Johnson & Johnson
Who: One of the world’s largest multinational corporations, based in New Jersey, that specializes in healthcare and pharmaceutical products.
What: Johnson & Johnson is developing an adenovector vaccine, which introduces a piece of DNA from SARS-CoV-2 into the common cold-causing adenovirus that has been genetically changed so that it can’t replicate in the body.
Status: On September 23, Johnson & Johnson announced the launch of a phase three ENSEMBLE trial that will evaluate the safety of the vaccine—and how well it works—among up to 60,000 adults from a variety of countries.
Who: A Massachusetts-based biotech company, in collaboration with the National Institutes of Health.
What: This vaccine candidate relies on injecting snippets of a virus’s genetic material, in this case mRNA, into human cells.
Status: On July 27, Moderna announced it had started the third phase of its clinical trials, even as it continues to monitor phase two results.
Who: One of the world’s largest pharmaceutical companies, based in New York, in collaboration with German biotech company BioNTech.
What: Pfizer and BioNTech are also developing an mRNA vaccine based on the German company’s earlier efforts to use the technology in experimental cancer vaccines.
Status: On July 27, Pfizer and BioNTech launched a trial that combines phase two and three by enrolling a diverse population in areas with significant SARS-CoV-2 transmission. It has expanded the trial to include 44,000 people across multiple countries.
University of Oxford
Name: ChAdOx1 nCoV-19
Who: The U.K. university, in collaboration with the biopharmaceutical company AstraZeneca.
What: Oxford’s candidate is what’s known as a viral vector vaccine, essentially a “Trojan horse” presented to the immune system.
Status: Preliminary results from this candidate’s first two clinical trial phases revealed that the vaccine had triggered a strong immune response—including increased antibodies and responses from T-cells—with only minor side effects such as fatigue and headache.
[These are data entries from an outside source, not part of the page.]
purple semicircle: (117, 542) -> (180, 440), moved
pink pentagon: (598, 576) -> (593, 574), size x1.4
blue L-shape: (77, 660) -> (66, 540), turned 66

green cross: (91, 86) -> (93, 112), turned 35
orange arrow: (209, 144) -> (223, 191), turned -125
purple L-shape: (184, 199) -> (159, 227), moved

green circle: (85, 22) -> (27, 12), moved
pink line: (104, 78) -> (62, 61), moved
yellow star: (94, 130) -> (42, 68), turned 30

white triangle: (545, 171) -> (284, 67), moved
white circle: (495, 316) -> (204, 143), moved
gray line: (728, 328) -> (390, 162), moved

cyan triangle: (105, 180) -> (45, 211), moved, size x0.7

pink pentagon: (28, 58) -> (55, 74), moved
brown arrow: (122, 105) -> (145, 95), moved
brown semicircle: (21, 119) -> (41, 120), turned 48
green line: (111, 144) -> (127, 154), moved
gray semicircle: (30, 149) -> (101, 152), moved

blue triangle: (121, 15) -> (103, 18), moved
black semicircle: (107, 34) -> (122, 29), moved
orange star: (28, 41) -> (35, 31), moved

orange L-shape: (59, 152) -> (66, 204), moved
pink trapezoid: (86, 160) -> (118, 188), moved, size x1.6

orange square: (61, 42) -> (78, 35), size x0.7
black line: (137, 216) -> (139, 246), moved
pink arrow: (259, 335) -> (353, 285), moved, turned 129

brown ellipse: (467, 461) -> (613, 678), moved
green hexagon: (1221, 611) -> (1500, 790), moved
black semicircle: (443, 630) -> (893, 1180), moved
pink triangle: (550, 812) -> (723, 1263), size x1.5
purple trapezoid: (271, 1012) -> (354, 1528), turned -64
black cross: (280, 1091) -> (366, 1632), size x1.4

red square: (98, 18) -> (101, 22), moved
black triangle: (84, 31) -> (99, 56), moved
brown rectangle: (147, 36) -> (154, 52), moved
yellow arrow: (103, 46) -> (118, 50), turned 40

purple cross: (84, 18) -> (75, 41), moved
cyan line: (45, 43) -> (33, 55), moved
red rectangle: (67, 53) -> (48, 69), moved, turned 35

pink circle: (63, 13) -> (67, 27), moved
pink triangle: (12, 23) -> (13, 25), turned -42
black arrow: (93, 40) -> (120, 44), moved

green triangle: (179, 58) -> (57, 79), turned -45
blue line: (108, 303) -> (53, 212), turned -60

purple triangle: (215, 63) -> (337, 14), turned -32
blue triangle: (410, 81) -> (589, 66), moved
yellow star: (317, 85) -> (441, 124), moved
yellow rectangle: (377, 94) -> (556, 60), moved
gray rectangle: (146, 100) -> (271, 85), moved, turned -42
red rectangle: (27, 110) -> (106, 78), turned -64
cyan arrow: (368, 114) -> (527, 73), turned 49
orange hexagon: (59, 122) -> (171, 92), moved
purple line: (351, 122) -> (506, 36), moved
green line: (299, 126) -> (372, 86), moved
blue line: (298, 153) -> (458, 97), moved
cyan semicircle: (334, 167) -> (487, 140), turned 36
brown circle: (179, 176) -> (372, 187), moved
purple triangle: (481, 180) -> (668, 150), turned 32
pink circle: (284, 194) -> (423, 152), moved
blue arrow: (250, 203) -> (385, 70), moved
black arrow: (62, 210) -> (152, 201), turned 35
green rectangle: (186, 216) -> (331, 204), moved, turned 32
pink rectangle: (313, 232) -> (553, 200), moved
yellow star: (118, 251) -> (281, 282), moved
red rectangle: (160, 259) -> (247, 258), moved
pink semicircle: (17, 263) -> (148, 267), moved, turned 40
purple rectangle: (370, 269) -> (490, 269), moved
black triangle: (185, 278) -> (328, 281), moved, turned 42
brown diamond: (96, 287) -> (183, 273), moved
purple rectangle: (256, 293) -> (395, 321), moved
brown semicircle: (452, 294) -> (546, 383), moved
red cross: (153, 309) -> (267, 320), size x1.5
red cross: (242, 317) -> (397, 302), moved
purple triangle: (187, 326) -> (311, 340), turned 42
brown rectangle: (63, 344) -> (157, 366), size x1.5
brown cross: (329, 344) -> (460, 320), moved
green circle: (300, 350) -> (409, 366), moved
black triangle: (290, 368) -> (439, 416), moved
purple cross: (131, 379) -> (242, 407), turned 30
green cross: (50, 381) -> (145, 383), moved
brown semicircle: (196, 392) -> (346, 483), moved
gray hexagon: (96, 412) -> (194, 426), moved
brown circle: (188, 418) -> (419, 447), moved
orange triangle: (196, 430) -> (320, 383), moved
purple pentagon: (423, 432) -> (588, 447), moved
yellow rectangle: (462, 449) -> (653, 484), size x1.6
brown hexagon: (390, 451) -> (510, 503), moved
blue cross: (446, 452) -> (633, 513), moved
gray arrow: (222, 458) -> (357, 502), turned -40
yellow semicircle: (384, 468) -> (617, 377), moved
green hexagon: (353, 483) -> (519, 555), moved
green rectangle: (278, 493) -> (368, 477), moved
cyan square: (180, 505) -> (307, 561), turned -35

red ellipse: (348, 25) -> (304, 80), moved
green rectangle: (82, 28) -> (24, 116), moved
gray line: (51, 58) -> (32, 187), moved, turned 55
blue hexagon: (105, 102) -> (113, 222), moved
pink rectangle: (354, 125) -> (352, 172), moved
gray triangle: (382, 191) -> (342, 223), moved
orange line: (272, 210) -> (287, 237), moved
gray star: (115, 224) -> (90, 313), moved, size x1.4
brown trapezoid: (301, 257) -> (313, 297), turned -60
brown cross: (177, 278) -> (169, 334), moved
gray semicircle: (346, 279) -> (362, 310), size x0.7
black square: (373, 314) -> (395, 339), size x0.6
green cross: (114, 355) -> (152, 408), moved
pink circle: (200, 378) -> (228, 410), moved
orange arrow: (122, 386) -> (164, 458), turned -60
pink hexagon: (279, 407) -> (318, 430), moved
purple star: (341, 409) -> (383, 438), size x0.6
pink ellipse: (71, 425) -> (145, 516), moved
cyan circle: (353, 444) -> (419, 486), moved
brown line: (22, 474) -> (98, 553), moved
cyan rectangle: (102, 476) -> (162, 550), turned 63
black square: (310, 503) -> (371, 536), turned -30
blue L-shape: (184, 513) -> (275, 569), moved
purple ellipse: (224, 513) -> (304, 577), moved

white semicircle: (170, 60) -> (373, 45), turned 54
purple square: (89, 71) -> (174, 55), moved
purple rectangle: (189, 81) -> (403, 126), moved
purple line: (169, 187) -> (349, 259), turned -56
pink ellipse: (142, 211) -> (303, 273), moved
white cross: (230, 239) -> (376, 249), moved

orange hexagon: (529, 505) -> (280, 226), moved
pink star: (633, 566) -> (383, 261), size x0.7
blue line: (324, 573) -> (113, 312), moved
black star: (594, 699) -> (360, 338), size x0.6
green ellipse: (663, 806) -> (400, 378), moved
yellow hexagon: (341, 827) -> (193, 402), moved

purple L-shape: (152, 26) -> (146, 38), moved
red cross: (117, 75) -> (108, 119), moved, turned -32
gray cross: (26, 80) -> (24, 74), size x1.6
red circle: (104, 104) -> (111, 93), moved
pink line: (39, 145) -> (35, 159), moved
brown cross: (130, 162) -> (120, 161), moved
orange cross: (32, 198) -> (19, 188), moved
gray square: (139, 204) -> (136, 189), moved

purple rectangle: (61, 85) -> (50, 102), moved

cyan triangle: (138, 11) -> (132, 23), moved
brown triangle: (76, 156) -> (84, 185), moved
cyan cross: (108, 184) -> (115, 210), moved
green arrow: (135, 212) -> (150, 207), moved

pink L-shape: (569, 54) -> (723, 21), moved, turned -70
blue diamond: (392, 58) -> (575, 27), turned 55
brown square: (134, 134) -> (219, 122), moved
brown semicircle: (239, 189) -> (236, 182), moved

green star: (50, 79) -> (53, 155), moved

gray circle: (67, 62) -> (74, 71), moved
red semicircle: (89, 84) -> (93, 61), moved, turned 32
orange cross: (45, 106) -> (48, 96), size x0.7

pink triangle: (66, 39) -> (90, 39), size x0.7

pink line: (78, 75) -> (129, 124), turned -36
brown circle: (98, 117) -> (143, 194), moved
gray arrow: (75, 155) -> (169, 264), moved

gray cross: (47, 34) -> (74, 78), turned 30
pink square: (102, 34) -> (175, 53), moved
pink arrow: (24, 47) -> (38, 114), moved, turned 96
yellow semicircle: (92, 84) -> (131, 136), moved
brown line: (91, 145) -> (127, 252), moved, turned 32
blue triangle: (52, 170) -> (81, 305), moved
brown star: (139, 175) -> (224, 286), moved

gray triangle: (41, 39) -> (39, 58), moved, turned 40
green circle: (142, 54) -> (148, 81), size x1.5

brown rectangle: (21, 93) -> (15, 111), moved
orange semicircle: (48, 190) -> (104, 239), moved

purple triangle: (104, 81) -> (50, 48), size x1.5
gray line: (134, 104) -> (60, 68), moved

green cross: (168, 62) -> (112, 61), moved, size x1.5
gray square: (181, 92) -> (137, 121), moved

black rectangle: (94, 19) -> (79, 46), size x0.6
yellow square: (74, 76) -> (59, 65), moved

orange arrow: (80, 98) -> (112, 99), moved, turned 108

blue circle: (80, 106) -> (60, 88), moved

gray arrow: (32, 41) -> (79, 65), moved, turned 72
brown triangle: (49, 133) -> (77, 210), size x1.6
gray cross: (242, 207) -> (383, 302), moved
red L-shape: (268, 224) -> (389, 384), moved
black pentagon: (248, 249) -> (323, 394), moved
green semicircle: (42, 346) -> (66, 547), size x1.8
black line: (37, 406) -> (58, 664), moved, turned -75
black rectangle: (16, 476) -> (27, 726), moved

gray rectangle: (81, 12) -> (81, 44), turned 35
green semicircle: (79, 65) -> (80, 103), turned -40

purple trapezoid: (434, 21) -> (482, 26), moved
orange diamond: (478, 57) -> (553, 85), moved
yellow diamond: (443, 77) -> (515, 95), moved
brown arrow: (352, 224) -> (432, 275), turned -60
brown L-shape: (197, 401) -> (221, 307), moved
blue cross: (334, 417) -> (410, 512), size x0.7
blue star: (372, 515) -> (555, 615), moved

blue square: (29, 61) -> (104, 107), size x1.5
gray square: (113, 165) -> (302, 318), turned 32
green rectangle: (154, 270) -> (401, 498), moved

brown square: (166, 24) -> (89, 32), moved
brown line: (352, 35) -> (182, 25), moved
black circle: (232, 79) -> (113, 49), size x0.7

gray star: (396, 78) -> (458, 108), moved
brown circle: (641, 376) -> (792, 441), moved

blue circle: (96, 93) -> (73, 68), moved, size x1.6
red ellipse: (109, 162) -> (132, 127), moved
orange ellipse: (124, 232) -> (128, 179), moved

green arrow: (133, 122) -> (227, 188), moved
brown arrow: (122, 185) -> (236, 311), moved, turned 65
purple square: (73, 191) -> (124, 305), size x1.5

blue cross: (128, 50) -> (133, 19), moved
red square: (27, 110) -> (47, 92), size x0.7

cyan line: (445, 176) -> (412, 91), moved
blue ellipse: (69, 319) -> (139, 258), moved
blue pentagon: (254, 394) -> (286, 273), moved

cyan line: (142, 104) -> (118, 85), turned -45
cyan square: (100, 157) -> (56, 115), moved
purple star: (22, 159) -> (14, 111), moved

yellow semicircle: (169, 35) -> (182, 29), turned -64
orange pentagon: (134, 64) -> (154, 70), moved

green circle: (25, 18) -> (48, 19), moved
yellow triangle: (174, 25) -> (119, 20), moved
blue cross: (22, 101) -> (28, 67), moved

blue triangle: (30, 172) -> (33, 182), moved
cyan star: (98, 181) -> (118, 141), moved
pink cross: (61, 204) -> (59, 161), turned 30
It is in phase three of clinical trials, aiming to recruit up to 50,000 volunteers in Brazil, the United Kingdom, the United States, and South Africa.
Who: A Chinese biopharmaceutical company, in collaboration with Brazilian research center Butantan.
What: CoronaVac is an inactivated vaccine, meaning it uses a non-infectious version of the coronavirus.
Status: On July 3, Brazil’s regulatory agency granted this vaccine candidate approval to move ahead to phase three, as it continues to monitor the results of the phase two clinical trials.
Who: China’s state-run pharmaceutical company, in collaboration with the Wuhan Institute of Biological Products.
What: Sinopharm is also using an inactivated SARS-CoV-2 vaccine that it hopes will reach the public by the end of 2020.
Status: On August 22, China revealed that it began to inoculate medical workers and other high-risk groups with the Sinopharm trial vaccines in July, making it the first experimental vaccine available to civilians beyond clinical volunteers.
Murdoch Children’s Research Institute
Name: Bacillus Calmette-Guerin BRACE trial
Who: The largest child health research institute in Australia, in collaboration with the University of Melbourne.
What: Evidence has emerged over the years that this vaccine may boost the immune system and help the body fight off other diseases as well. Researchers are investigating whether these benefits may also extend to SARS-CoV-2, and this trial has reached phase three in Australia.
Status: In April, researchers from the Murdoch Children’s Research Institute began a series of randomized controlled trials that will test whether BCG might work on the coronavirus as well. They aim to recruit 10,000 healthcare workers in the study.
Who: A Chinese biopharmaceutical company.
What: CanSino has also developed a viral vector vaccine, using a weakened version of the adenovirus as a vehicle for introducing the SARS-CoV-2 spike protein to the body.
Status: Though the company was still technically in phase two of its trial, on June 25, CanSino became the first company to receive limited approval to use its vaccine in people.
The Gamaleya National Center of Epidemiology and Microbiology
Name: Sputnik V
Who: A Russian research institution, in partnership with the state-run Russian Direct Investment Fund.
What: Gamaleya has developed a viral vector vaccine that also uses a weakened version of the common cold-causing adenovirus to introduce the SARS-CoV-2 spike protein to the body. This vaccine uses two strains of adenovirus, and it requires a second injection after 21 days to boost the immune response.
Status: Despite the lack of published evidence, Russia has cleared the Sputnik V vaccine for widespread use and claimed it as the first registered COVID-19 vaccine on the market.